Embedding mode requires pre-computed dense vectors stored in a vector(N) column on patient_feature_vectors. These vectors are generated by a Laravel queue job (ComputePatientFeatureVectors) that:

  1. Extracts clinical features from CDM tables (conditions, drugs, measurements, procedures, genomics)
  2. Stores them as JSONB in the feature vector table
  3. Sends batches to the Python AI service for encoding
  4. Writes the resulting vectors back to pgvector

Steps 1 and 2 worked perfectly. Step 3 failed on every single call. Step 4 never executed.

Bug #1: Integer Concepts vs. String Validation

The Pydantic model for the /patient-similarity/embed endpoint declared concept lists as list[str]:

class PatientFeatures(BaseModel):
condition_concepts: list[str] = Field(default_factory=list)
drug_concepts: list[str] = Field(default_factory=list)
procedure_concepts: list[str] = Field(default_factory=list)

But OMOP concept IDs are integers. PHP's PatientFeatureVector::toArray() serializes the JSONB condition_concepts column as [4120002, 4045900, 4031047] — a list of integers. FastAPI's Pydantic validation rejected every request with:

{"detail": [{"type": "string_type", "loc": ["body", "condition_concepts", 0],
"msg": "Input should be a valid string", "input": 4120002}]}

The EmbeddingClient caught the 422, logged a warning, and returned an empty array. The job continued to the next batch.

Bug #2: Dict Lab Vector vs. List Validation

The lab_vector field was declared as list[float], but PHP sends a JSONB dictionary mapping concept IDs to z-scores:

{"3025315": -0.1184, "3036277": -0.0578, "3036832": 1.5564}

Same failure pattern — Pydantic rejected the dict, the client swallowed the error.

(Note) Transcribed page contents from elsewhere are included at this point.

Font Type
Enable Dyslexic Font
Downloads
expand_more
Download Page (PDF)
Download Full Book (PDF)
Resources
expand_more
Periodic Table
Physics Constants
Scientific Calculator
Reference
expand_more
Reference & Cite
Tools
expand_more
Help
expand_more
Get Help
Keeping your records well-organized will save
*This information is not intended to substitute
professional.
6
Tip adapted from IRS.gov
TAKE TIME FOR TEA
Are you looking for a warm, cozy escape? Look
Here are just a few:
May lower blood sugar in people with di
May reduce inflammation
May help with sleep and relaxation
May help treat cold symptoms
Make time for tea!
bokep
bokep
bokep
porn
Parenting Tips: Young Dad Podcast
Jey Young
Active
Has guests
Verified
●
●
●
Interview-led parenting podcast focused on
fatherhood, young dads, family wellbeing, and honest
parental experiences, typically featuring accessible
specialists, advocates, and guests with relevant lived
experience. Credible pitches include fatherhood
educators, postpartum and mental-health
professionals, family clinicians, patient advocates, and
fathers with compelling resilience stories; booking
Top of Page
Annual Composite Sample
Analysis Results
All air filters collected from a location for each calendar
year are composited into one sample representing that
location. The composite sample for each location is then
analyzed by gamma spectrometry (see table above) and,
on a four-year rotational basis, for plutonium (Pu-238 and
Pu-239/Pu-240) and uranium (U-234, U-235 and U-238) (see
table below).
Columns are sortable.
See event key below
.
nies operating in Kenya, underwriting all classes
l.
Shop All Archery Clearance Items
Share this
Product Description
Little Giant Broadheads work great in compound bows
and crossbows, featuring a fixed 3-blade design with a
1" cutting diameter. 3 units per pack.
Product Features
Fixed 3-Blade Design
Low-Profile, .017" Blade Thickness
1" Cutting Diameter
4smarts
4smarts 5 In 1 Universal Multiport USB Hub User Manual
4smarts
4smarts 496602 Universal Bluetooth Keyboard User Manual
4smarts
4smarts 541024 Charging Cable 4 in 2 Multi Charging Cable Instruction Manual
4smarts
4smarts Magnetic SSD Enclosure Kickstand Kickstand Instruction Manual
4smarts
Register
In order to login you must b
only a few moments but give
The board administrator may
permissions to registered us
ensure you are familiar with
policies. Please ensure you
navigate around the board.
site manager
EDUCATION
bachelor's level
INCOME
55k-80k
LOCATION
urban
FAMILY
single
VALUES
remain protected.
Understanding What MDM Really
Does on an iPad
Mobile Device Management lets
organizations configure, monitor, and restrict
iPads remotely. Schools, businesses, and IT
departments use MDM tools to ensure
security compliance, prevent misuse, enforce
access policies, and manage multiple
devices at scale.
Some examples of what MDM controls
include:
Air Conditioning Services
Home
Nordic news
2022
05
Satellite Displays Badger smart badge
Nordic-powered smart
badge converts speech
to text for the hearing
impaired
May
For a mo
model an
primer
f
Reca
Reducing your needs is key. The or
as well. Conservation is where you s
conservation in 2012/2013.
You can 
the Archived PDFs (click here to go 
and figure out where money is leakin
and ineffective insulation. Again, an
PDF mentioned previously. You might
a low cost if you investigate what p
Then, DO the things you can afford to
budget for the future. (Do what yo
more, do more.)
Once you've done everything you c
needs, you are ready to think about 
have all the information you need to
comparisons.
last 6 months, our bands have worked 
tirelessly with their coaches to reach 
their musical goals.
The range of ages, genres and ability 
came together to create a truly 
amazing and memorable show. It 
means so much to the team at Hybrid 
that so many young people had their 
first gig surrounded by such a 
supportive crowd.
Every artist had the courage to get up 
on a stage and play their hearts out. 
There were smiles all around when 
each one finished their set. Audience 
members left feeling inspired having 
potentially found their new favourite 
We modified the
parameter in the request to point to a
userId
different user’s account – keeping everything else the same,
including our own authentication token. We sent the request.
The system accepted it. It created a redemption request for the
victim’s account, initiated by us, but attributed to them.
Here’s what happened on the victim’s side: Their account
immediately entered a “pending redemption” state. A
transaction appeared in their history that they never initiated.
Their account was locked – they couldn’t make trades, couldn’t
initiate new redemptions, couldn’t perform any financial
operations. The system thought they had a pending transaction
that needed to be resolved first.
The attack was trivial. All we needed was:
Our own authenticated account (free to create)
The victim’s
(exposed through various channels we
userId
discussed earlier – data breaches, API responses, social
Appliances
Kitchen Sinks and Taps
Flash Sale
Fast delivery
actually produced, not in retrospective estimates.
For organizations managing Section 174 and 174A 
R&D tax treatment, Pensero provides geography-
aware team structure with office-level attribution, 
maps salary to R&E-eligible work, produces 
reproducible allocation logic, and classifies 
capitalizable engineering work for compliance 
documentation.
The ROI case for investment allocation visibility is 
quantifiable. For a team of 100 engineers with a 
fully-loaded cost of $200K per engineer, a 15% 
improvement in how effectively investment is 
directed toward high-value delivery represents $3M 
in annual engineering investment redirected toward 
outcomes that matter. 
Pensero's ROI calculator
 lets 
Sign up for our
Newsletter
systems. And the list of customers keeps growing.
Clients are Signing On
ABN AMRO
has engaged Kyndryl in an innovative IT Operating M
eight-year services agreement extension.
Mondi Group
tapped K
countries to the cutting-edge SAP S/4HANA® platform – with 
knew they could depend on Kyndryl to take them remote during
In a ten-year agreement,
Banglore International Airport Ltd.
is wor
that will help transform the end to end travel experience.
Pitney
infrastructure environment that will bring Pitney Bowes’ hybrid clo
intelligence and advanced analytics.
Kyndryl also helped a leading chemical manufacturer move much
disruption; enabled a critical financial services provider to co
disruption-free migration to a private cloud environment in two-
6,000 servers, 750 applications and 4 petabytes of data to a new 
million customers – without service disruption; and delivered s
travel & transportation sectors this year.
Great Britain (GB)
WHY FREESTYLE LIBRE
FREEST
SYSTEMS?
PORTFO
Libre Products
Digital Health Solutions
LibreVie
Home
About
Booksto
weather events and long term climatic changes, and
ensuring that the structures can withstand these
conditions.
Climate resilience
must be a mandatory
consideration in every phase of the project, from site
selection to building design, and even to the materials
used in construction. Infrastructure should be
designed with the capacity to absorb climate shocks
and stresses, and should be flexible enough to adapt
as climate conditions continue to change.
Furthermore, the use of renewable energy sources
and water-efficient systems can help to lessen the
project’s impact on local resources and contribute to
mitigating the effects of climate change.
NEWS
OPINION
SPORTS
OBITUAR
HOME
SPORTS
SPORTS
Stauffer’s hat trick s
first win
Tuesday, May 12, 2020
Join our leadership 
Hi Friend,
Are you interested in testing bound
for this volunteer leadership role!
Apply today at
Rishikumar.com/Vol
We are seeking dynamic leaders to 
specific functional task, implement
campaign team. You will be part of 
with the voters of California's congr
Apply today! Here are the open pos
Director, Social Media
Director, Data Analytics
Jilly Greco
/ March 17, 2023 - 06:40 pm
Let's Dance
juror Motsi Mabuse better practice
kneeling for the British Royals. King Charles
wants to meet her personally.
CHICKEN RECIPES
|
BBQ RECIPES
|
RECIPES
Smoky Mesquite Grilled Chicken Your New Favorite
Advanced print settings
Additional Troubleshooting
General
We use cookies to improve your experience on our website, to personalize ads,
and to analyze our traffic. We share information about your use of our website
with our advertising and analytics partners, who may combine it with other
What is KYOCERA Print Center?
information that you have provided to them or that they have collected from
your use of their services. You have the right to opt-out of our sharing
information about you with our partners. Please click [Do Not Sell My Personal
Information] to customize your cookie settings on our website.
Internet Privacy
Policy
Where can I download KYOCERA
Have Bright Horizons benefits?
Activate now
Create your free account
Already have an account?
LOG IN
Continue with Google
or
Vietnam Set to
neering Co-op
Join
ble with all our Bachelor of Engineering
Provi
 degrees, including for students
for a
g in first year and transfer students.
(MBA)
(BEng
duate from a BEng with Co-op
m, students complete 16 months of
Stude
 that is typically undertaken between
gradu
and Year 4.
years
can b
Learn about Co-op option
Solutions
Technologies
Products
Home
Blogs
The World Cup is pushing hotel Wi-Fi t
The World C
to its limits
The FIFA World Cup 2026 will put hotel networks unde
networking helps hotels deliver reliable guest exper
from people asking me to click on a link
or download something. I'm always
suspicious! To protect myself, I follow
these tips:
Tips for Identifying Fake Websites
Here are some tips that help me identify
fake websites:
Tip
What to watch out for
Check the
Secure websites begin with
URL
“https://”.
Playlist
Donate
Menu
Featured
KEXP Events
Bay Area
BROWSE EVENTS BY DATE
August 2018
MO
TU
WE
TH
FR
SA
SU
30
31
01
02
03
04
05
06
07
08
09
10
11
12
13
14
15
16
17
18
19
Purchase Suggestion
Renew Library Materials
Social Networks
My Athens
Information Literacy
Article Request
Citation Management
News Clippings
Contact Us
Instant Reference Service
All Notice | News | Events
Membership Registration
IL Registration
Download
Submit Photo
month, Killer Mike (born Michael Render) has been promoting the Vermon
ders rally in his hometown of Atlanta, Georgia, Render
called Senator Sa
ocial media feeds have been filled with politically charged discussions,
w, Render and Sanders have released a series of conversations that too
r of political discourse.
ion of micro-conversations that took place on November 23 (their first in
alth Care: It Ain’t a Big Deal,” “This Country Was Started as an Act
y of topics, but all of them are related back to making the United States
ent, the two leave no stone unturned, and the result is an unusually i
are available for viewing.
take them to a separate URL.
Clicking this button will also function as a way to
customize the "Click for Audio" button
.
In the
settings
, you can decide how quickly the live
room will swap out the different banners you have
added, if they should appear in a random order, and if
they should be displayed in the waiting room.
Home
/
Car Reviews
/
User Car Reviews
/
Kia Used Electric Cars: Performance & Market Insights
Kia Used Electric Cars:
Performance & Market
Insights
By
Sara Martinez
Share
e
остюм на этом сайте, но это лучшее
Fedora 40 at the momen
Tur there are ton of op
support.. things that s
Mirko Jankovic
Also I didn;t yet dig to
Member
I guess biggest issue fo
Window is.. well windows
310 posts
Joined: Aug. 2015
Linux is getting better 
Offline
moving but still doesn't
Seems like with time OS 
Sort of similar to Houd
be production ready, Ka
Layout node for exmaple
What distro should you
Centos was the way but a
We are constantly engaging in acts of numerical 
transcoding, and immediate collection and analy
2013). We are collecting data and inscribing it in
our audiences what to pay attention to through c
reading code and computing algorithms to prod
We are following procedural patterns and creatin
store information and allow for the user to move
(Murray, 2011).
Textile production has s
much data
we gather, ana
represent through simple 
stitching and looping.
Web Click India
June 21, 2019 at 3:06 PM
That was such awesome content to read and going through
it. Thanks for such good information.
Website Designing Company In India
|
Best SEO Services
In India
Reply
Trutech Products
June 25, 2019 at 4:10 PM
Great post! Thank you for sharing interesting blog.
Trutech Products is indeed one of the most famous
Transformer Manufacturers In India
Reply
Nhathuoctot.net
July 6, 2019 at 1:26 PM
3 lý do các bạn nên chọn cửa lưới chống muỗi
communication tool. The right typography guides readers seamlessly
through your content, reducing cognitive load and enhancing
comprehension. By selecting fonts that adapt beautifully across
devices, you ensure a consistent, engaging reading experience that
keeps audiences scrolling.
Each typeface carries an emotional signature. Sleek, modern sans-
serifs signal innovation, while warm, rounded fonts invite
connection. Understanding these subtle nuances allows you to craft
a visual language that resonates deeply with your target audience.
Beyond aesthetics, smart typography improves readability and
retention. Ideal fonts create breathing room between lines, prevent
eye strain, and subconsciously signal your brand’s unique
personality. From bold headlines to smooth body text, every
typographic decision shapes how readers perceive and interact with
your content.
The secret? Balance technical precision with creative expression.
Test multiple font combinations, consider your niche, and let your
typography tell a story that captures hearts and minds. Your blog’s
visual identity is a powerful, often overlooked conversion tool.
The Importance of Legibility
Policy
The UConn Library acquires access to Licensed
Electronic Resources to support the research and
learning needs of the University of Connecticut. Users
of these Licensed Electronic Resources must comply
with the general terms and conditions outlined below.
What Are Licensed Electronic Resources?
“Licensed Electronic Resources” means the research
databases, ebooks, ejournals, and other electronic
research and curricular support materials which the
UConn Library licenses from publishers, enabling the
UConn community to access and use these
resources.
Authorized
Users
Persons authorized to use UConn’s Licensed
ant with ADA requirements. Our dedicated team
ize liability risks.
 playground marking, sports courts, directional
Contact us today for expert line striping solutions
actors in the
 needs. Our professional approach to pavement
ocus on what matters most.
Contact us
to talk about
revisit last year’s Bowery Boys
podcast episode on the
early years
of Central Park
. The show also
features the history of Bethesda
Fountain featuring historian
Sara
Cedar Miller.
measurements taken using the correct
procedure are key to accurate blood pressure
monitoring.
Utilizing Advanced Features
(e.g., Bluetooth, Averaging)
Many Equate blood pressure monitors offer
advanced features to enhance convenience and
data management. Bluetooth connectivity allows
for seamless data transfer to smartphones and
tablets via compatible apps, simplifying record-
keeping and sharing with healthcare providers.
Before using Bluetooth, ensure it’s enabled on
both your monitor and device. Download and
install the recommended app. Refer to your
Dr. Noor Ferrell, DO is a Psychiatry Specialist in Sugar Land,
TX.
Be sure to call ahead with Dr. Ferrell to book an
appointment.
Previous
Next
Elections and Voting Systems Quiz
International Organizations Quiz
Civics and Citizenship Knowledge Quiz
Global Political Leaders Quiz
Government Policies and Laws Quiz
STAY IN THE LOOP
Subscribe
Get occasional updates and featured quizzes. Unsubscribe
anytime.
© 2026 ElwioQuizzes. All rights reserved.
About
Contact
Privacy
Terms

Bug #3: Batch Response Key Mismatch

Even if the first two bugs hadn't existed, the batch endpoint wouldn't have worked. The Python API returns:

{"embeddings": [{"person_id": 142763, "embedding": [...], "dimension": 768}, ...]}

But EmbeddingClient::embedBatch() iterated the response as a flat array:

foreach ($embeddings as $pid => $embedding) {
// $pid = 0, 1, 2... (array indices, not person IDs)
// $embedding = {"person_id": 142763, ...} (object, not float array)
}

The UPDATE would have tried to write a JSON object as a pgvector value with index 0 as the person_id.

The Compound Effect

Three bugs, three layers, one outcome: zero embeddings for any patient in any source. The job always "succeeded" — it just never wrote any vectors. The interpretable search mode worked fine as a fallback, masking the problem entirely. We only discovered it because we asked a simple question: why does the embedding column show NULL for every row?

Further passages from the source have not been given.